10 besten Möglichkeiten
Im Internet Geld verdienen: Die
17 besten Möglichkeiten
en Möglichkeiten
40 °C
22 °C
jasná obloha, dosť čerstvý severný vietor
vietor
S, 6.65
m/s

+ + + + +

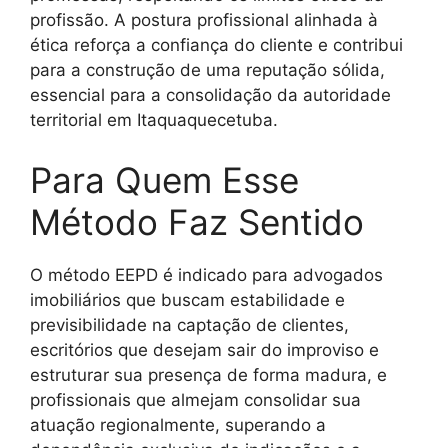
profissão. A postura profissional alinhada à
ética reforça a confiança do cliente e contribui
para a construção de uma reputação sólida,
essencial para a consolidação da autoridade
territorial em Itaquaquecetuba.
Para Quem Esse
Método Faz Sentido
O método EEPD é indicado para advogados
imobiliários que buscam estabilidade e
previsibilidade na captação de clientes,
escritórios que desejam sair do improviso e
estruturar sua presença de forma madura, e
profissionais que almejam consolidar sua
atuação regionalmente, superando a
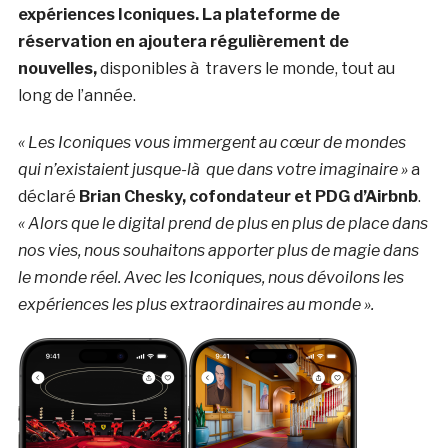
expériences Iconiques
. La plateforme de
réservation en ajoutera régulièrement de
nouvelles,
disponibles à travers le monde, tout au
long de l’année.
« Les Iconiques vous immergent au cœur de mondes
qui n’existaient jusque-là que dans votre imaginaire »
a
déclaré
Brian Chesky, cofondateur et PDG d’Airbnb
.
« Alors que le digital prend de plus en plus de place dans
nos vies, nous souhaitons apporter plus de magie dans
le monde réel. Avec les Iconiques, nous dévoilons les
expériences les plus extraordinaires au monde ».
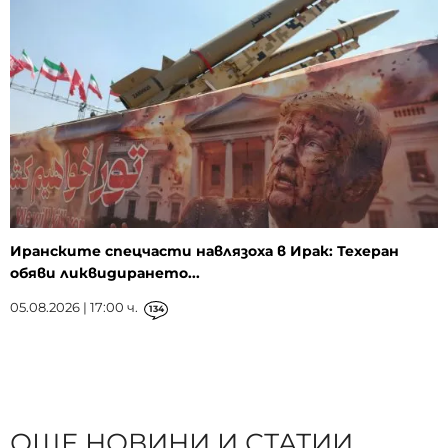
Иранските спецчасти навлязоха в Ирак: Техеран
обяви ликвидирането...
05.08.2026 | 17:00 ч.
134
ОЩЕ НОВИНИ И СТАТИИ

+ + + + +

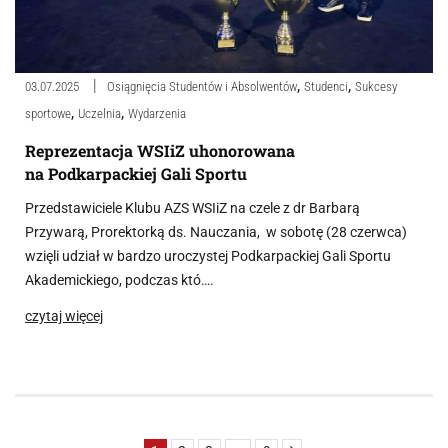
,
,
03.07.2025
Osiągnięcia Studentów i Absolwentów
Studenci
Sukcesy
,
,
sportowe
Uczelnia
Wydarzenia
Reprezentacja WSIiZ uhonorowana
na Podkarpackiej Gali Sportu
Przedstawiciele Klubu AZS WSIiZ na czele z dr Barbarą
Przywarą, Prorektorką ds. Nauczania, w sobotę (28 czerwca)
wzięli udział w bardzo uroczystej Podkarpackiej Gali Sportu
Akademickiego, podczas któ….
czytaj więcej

+ + + + +

Answer with a single number: how many lines in the data above have the string "vietor" in them?

SOLUTION:
2